The problem is that some bytes do not map cleanly to printable Unicode characters. The solution was a remapping scheme: common printable ASCII and Latin-1 characters are preserved as-is, while the remaining non-printable byte values are mapped to unused Unicode code points starting at 256. This also includes spaces and newline, that would break the format of the file storing the merges, as detailed above.

Concretely:

  • Space (byte 32) is mapped to Unicode code point 288 → Ġ
  • Newline (byte 10) is mapped to Unicode code point 266 → Ċ

The mapping is injective and reversible: by splitting any token string into its Unicode characters and reversing the mapping from Unicode characters back to byte values, you can recover the original byte sequence. The scheme guarantees a printable character, no collision with standard ASCII, and a clean round-trip back to bytes — exactly what the file-backed vocabulary format requires.

Why Represents a Space in SentencePiece Tokenizers

SentencePiece uses a different approach. Rather than a byte-level remapping, it simply replaces all whitespace characters with the lower one-eighth block character (U+2581) before tokenization.

The motivation is stability: text preprocessing pipelines sometimes trim, collapse, or normalize whitespace in inconsistent ways. By replacing spaces with a visible, safe placeholder before any merges are applied, SentencePiece ensures that tokenization is stable and reproducible regardless of external whitespace quirks. The character was chosen because it is visually distinct and very rare in natural text, making collisions with genuine input essentially impossible.

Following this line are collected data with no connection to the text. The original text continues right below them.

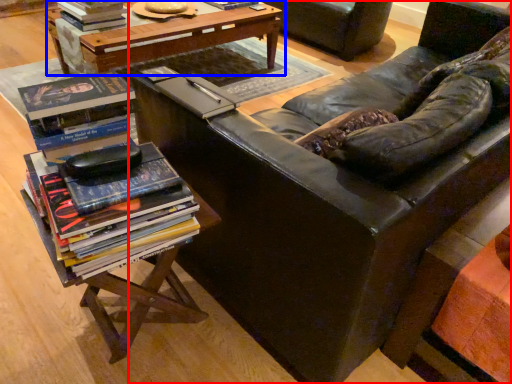 Question: Which of the following is the closest to the observer, studio couch (highlighted by a red box) or table (highlighted by a blue box)?

Choices:
 (A) studio couch
 (B) table

Answer: (A) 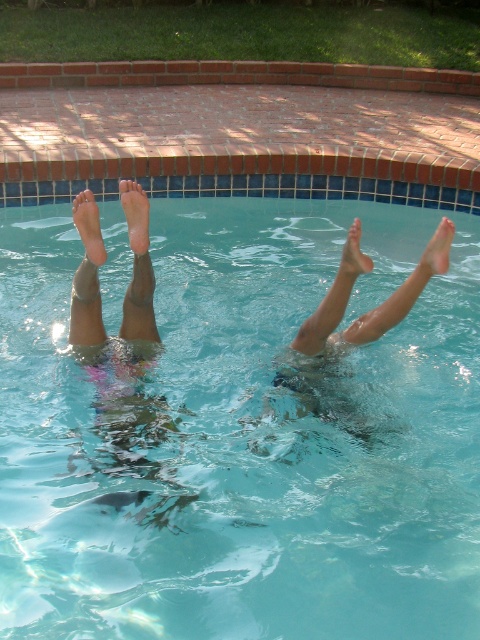 Question: Which point appears farthest from the camera in this image?

Choices:
 (A) (363, 262)
 (B) (90, 244)

Answer: (B)

Question: Is skinny legs at center behind matte skin foot at center?

Choices:
 (A) yes
 (B) no

Answer: (B)

Question: Can you confirm if pale skin foot at lower center is positioned to the right of pink matte foot at upper center?

Choices:
 (A) yes
 (B) no

Answer: (B)

Question: Which point is closer to the camera?

Choices:
 (A) matte skin foot at upper right
 (B) matte skin foot at center

Answer: (B)

Question: Is skinny legs at center to the left of pale skin foot at lower center from the viewer's perspective?

Choices:
 (A) yes
 (B) no

Answer: (A)

Question: Among these objects, which one is farthest from the camera?

Choices:
 (A) skinny legs at center
 (B) pale skin foot at lower center
 (C) clear glass water at center
 (D) pink matte foot at upper center

Answer: (D) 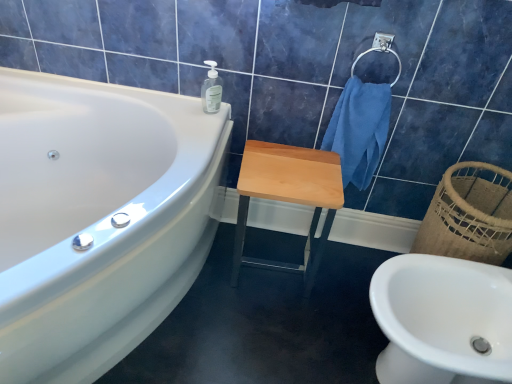 I want to click on free space in front of light wood/matte stool at center, so click(x=269, y=326). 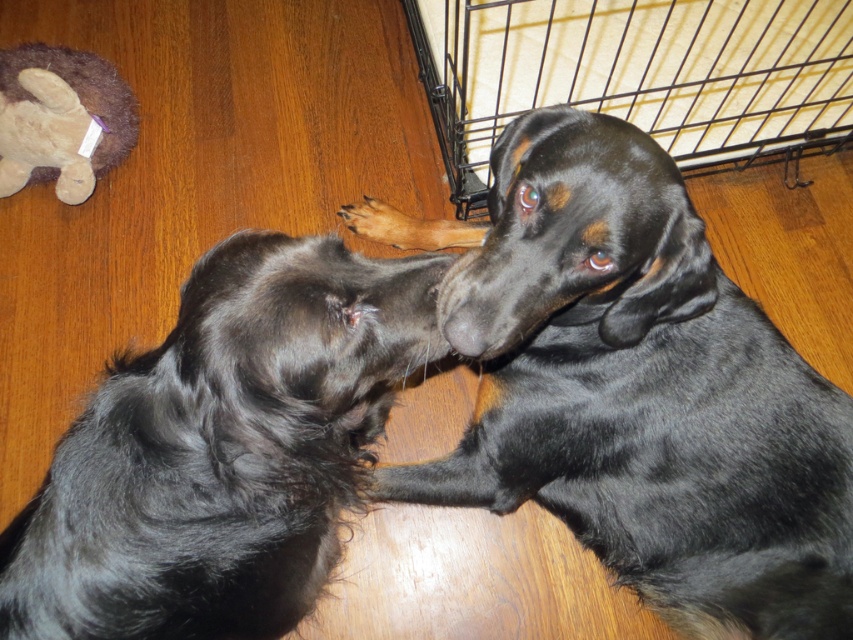 Is shiny black fur at center below fuzzy brown stuffed animal at upper left?

Indeed, shiny black fur at center is positioned under fuzzy brown stuffed animal at upper left.

Does shiny black fur at center appear over fuzzy brown stuffed animal at upper left?

No.

Which is in front, point (355, 289) or point (90, 90)?

Point (355, 289) is in front.

Where is `shiny black fur at center`? shiny black fur at center is located at coordinates coord(223,449).

Is shiny black fur at center to the left of black wire cage at lower right from the viewer's perspective?

Indeed, shiny black fur at center is positioned on the left side of black wire cage at lower right.

From the picture: Is shiny black fur at center closer to camera compared to black wire cage at lower right?

That is True.

Is point (358, 413) positioned after point (776, 1)?

No, it is in front of (776, 1).

At what (x,y) coordinates should I click in order to perform the action: click on shiny black fur at center. Please return your answer as a coordinate pair (x, y). The height and width of the screenshot is (640, 853). Looking at the image, I should click on (223, 449).

Does black shiny fur dog at center appear under fuzzy brown stuffed animal at upper left?

Indeed, black shiny fur dog at center is positioned under fuzzy brown stuffed animal at upper left.

Between black shiny fur dog at center and fuzzy brown stuffed animal at upper left, which one has less height?

fuzzy brown stuffed animal at upper left is shorter.

Locate an element on the screen. Image resolution: width=853 pixels, height=640 pixels. black shiny fur dog at center is located at coordinates (636, 387). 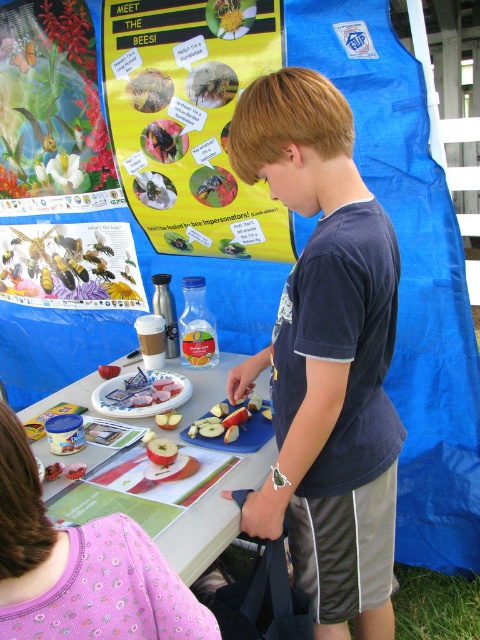 You are standing at the outdoor educational activity under the blue tarp. You see two points marked on the ground. One is at point coordinate (6, 246) and the other at point coordinate (191, 400). Which point is closer to you?

Point coordinate (6, 246) is closer to you because it is further to the viewer than point coordinate (191, 400).

You are at a community fair and see the white plastic table at center and the sliced red apple at lower center. Which object is located above the other?

The sliced red apple at lower center is above the white plastic table at center because the white plastic table at center is positioned under it.

You are at an outdoor educational event and see the yellow paper poster at upper center and the white plastic table at center. Which object is positioned to the right of the other?

The yellow paper poster at upper center is to the right of the white plastic table at center. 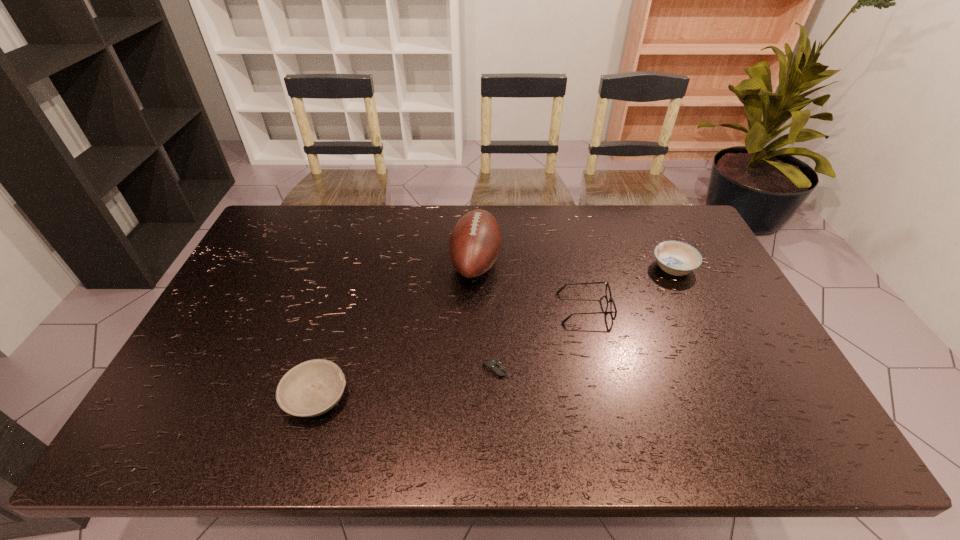 Locate an element on the screen. The image size is (960, 540). vacant space at the right edge of the desktop is located at coordinates (741, 305).

Locate an element on the screen. vacant space at the far left corner of the desktop is located at coordinates (308, 222).

This screenshot has height=540, width=960. In order to click on blank space at the far right corner in this screenshot , I will do `click(645, 220)`.

Locate an element on the screen. This screenshot has width=960, height=540. vacant point located between the tallest object and the spectacles is located at coordinates (530, 285).

Where is `free point between the computer mouse and the right bowl`? The image size is (960, 540). free point between the computer mouse and the right bowl is located at coordinates (585, 319).

Image resolution: width=960 pixels, height=540 pixels. What are the coordinates of `unoccupied area between the leftmost object and the shortest object` in the screenshot? It's located at point(406,383).

The height and width of the screenshot is (540, 960). I want to click on vacant region between the football (American) and the shortest object, so click(486, 316).

The image size is (960, 540). I want to click on free area in between the fourth object from left to right and the left bowl, so click(450, 352).

At what (x,y) coordinates should I click in order to perform the action: click on empty space that is in between the rightmost object and the second object from right to left. Please return your answer as a coordinate pair (x, y). Looking at the image, I should click on (629, 288).

At what (x,y) coordinates should I click in order to perform the action: click on free space between the tallest object and the farther bowl. Please return your answer as a coordinate pair (x, y). This screenshot has width=960, height=540. Looking at the image, I should click on (574, 265).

How Tokenizers Split Text After Training

The output of the BPE training step is an ordered list of merge rules, which together define the vocabulary. When a tokenizer encounters a new string at inference time, such as a user’s prompt, it does not run the training loop again. Instead, it applies the learned merges in a fast forward pass:

  1. Split into base units. For byte-level BPE, this means converting the input to its UTF-8 byte sequence and treating each byte as an individual token. For character-level variants, the input is split into Unicode characters.
  2. Apply merges greedily in learned order. Starting from the first merge rule, the tokenizer scans the token sequence and replaces all occurrences of the learned pair with the merged token. Then it moves to the second merge rule, and so on.
  3. Stop when no more merges apply. Once the tokenizer has exhausted the merge list or no remaining adjacent pairs match any rule, the current token sequence is the final tokenization.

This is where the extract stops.